The figure in an event is “a moving or conceptually moveable entity whose path, site, or orientation is conceived as a variable” (Talmy, 2000, p. 312). The ground is “a reference entity, one that has a stationary setting relative to a reference frame” (Talmy, 2000, p. 312). In the sentence “John is walking across the street,” John is the figure and the street is the ground. English uses a single category to refer to movement from one side of a surface to another (i.e., crossing). Japanese carves finer-grained distinctions based on the type of surface traversed (Muehleisen & Imai, 1997). The verb wataru (i.e., go across) implies two things: (a) there is both a starting point and a goal, and (b) the ground is a flat extended surface with a boundary. The typical grounds for wataru are railroads, roads, or bridges. When the ground does not contain a barrier between two sides (e.g., a tennis court or grassy field), the verb tooru (i.e., go through) is used (Göksun et al., 2011). Even though these verbs incorporate path information with the ground, the distinctions between the verbs are made based on the grounds.

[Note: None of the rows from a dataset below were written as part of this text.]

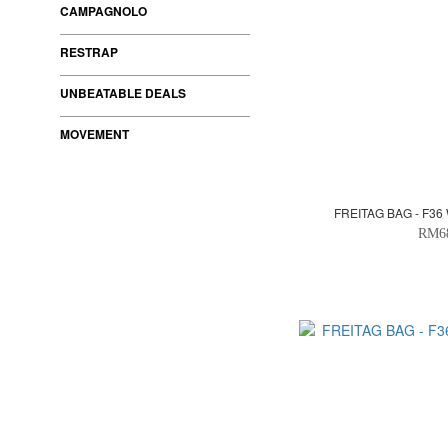
CAMPAGNOLO
RESTRAP
UNBEATABLE DEALS
MOVEMENT
FREITAG BAG - F36
RM6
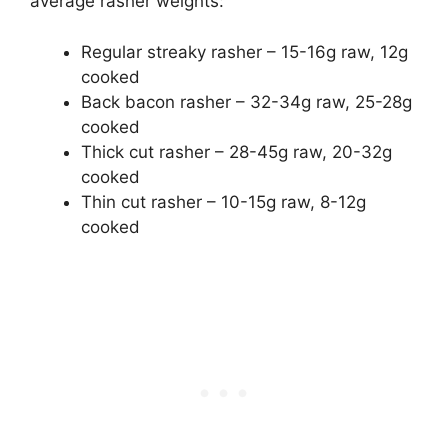
average rasher weights:
Regular streaky rasher – 15-16g raw, 12g
cooked
Back bacon rasher – 32-34g raw, 25-28g
cooked
Thick cut rasher – 28-45g raw, 20-32g
cooked
Thin cut rasher – 10-15g raw, 8-12g
cooked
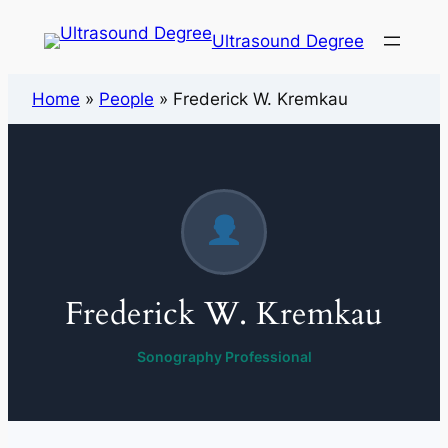
Ultrasound Degree
Home
»
People
»
Frederick W. Kremkau
Frederick W. Kremkau
Sonography Professional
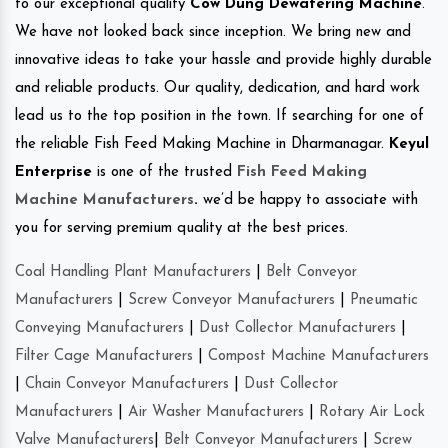
to our exceptional quality
Cow Dung Dewatering Machine
.
We have not looked back since inception. We bring new and
innovative ideas to take your hassle and provide highly durable
and reliable products. Our quality, dedication, and hard work
lead us to the top position in the town. If searching for one of
the reliable Fish Feed Making Machine in Dharmanagar.
Keyul
Enterprise
is one of the trusted
Fish Feed Making
Machine Manufacturers
.
we’d be happy to associate with
you for serving premium quality at the best prices.
Coal Handling Plant Manufacturers
|
Belt Conveyor
Manufacturers
|
Screw Conveyor Manufacturers
|
Pneumatic
Conveying Manufacturers
|
Dust Collector Manufacturers
|
Filter Cage Manufacturers
|
Compost Machine Manufacturers
|
Chain Conveyor Manufacturers
|
Dust Collector
Manufacturers
|
Air Washer Manufacturers
|
Rotary Air Lock
Valve Manufacturers
|
Belt Conveyor Manufacturers
|
Screw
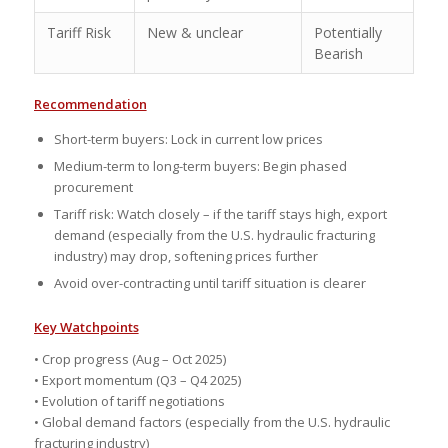
Tariff Risk
New & unclear
Potentially
Bearish
Recommendation
Short-term buyers: Lock in current low prices
Medium-term to long-term buyers: Begin phased
procurement
Tariff risk: Watch closely – if the tariff stays high, export
demand (especially from the U.S. hydraulic fracturing
industry) may drop, softening prices further
Avoid over-contracting until tariff situation is clearer
Key Watchpoints
• Crop progress (Aug – Oct 2025)
• Export momentum (Q3 – Q4 2025)
• Evolution of tariff negotiations
• Global demand factors (especially from the U.S. hydraulic
fracturing industry)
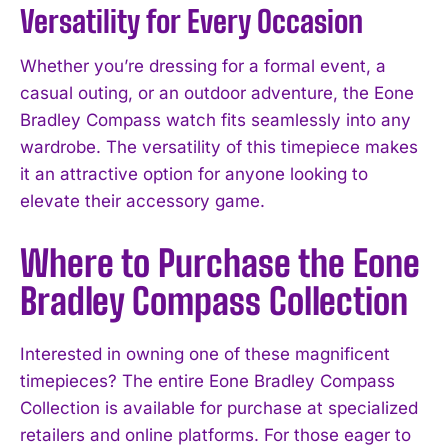
Versatility for Every Occasion
Whether you’re dressing for a formal event, a
casual outing, or an outdoor adventure, the Eone
Bradley Compass watch fits seamlessly into any
wardrobe. The versatility of this timepiece makes
it an attractive option for anyone looking to
elevate their accessory game.
Where to Purchase the Eone
Bradley Compass Collection
Interested in owning one of these magnificent
timepieces? The entire Eone Bradley Compass
Collection is available for purchase at specialized
retailers and online platforms. For those eager to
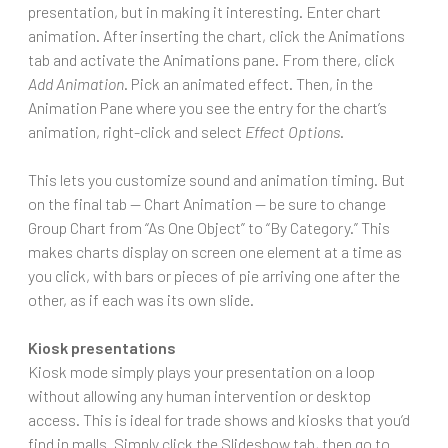
presentation, but in making it interesting. Enter chart
animation. After inserting the chart, click the Animations
tab and activate the Animations pane. From there, click
Add Animation
. Pick an animated effect. Then, in the
Animation Pane where you see the entry for the chart’s
animation, right-click and select
Effect Options
.
This lets you customize sound and animation timing. But
on the final tab — Chart Animation — be sure to change
Group Chart from “As One Object” to “By Category.” This
makes charts display on screen one element at a time as
you click, with bars or pieces of pie arriving one after the
other, as if each was its own slide.
Kiosk presentations
Kiosk mode simply plays your presentation on a loop
without allowing any human intervention or desktop
access. This is ideal for trade shows and kiosks that you’d
find in malls. Simply click the Slideshow tab, then go to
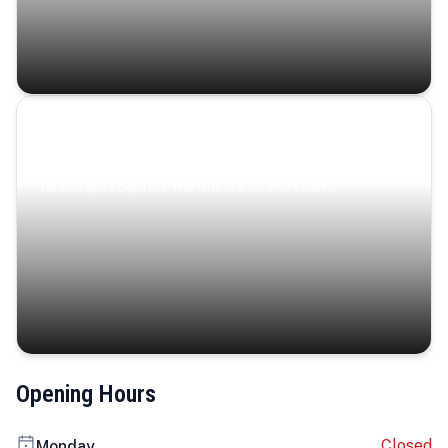
Coastal Serenity
Where turquoise waters, coastal villages, and lush
landscapes capture the island’s serene charm.
Opening Hours
Closed
Monday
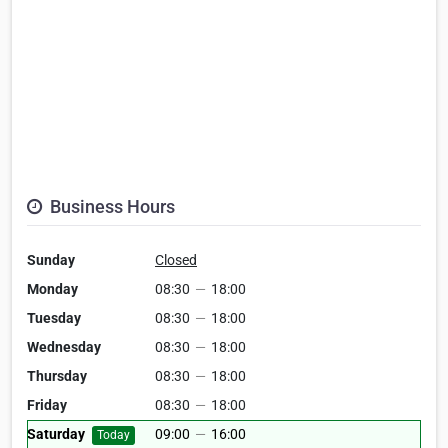
Business Hours
Sunday
Closed
Monday
08:30
—
18:00
Tuesday
08:30
—
18:00
Wednesday
08:30
—
18:00
Thursday
08:30
—
18:00
Friday
08:30
—
18:00
Saturday
09:00
—
16:00
Today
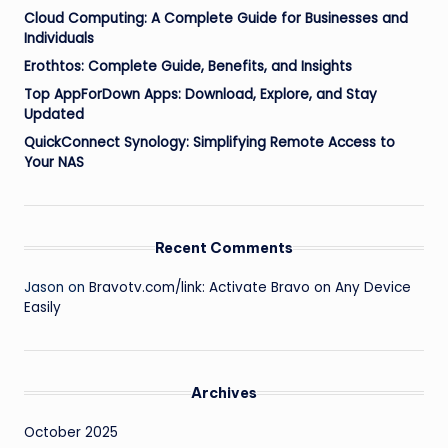
Cloud Computing: A Complete Guide for Businesses and
Individuals
Erothtos: Complete Guide, Benefits, and Insights
Top AppForDown Apps: Download, Explore, and Stay
Updated
QuickConnect Synology: Simplifying Remote Access to
Your NAS
Recent Comments
Jason
on
Bravotv.com/link: Activate Bravo on Any Device
Easily
Archives
October 2025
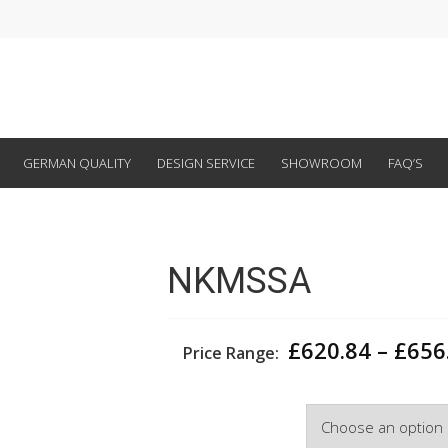
GERMAN QUALITY
DESIGN SERVICE
SHOWROOM
FAQ’S
NKMSSA
£
620.84
–
£
656
Price Range:
Width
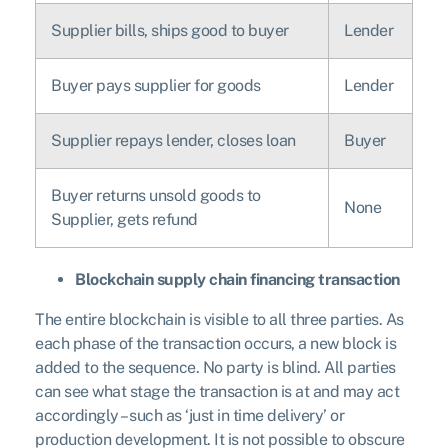
Supplier bills, ships good to buyer
Lender
Buyer pays supplier for goods
Lender
Supplier repays lender, closes loan
Buyer
Buyer returns unsold goods to
None
Supplier, gets refund
Blockchain supply chain financing transaction
The entire blockchain is visible to all three parties. As
each phase of the transaction occurs, a new block is
added to the sequence. No party is blind. All parties
can see what stage the transaction is at and may act
accordingly – such as ‘just in time delivery’ or
production development. It is not possible to obscure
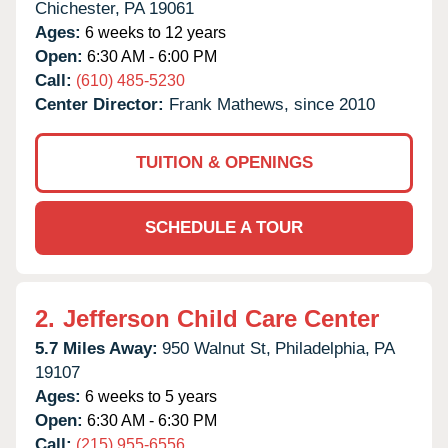
Chichester,
PA
19061
Ages:
6 weeks to 12 years
Open:
6:30 AM - 6:00 PM
Call:
(610) 485-5230
Center Director:
Frank Mathews, since 2010
TUITION & OPENINGS
SCHEDULE A TOUR
2.
Jefferson Child Care Center
5.7 Miles Away:
950 Walnut St,
Philadelphia,
PA
19107
Ages:
6 weeks to 5 years
Open:
6:30 AM - 6:30 PM
Call:
(215) 955-6556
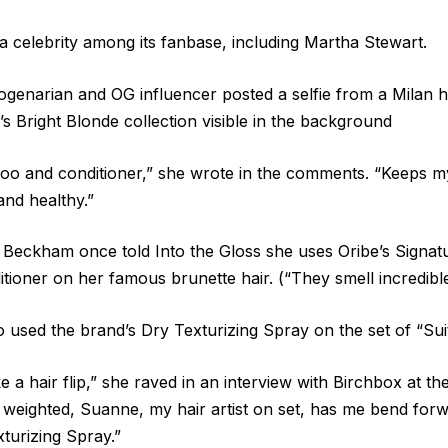
 celebrity among its fanbase, including Martha Stewart.
ogenarian and OG influencer posted a selfie from a Milan h
’s Bright Blonde collection visible in the background
poo and conditioner,” she wrote in the comments. “Keeps 
and healthy.”
 Beckham once told Into the Gloss she uses Oribe’s Signat
oner on her famous brunette hair. (“They smell incredible
used the brand’s Dry Texturizing Spray on the set of “Suit
ke a hair flip,” she raved in an interview with Birchbox at 
ttle weighted, Suanne, my hair artist on set, has me bend fo
xturizing Spray.”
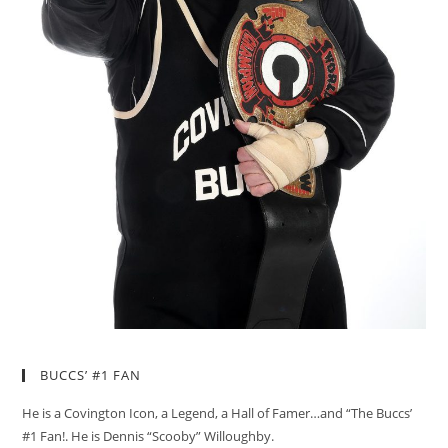
BUCCS’ #1 FAN
He is a Covington Icon, a Legend, a Hall of Famer…and “The Buccs’
#1 Fan!. He is Dennis “Scooby” Willoughby.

Research shows that English-reared infants distinguish figures in dynamic events by 11 months of age (Göksun et al., 2011). English-reared infants also differentiate between non-native ground categories (e.g., a railroad vs. a grassy field) by 14 months of age (Göksun et al., 2011) and form categories of these relations by 14 months (Göksun, 2010).

Path and Manner

Path refers to the trajectory of a figure in an event (e.g., into, away from), whereas manner refers to the way in which an action is performed (e.g., running, bending). In English, manner information typically appears in the verb, while path information is typically encoded in the prepositional phrase (e.g., “John ran out of the house”). Spanish and Greek, however, typically encode path in the verb and depict manner via an optional adverbial phrase (e.g., “John exited the house running”), if at all (Pulverman et al., 2008).

English- and Spanish-reared 7-month-olds attend to changes in path and manner in dynamic events (Pulverman et al., 2013; Pulverman et al., 2008). When habituated to an animated starfish traveling on a specific path with respect to a ball (e.g., over the ball) and with a specific manner (e.g., twisting), infants renew their visual attention when there is a change in either the path (e.g., under the ball) or manner (e.g., jumping). Pruden and colleagues (2013) show that 10-month-olds also categorize paths when they are presented across different manners; however, it is not until 13 months of age that infants categorize a consistent manner performed over a variety of paths (Pruden et al., 2012).

Source and Goal

The source of motion is a location or reference object from which a figure moves, while the goal of motion is a location or reference object towards which the figure moves. Source and goal manifest themselves as both source paths (e.g., from, flee) and goal paths (e.g., to, approach; Lakusta & Landau, 2012). Source and goal provide an interesting exception to the pattern observed with previous constructs. While they are still perceptually salient and encoded in all languages studied to date, these components appear to be packaged in similar ways. Specifically, languages encode goals more often than sources for both the movements of intentional and inanimate figures (Lakusta & Landau, 2012; Regier & Zheng, 2007). One language-specific aspect is that some languages like Japanese differentiate source and goal with specific morphemes (e.g., ni and kara) attached to the noun (Tsujimura, 1996).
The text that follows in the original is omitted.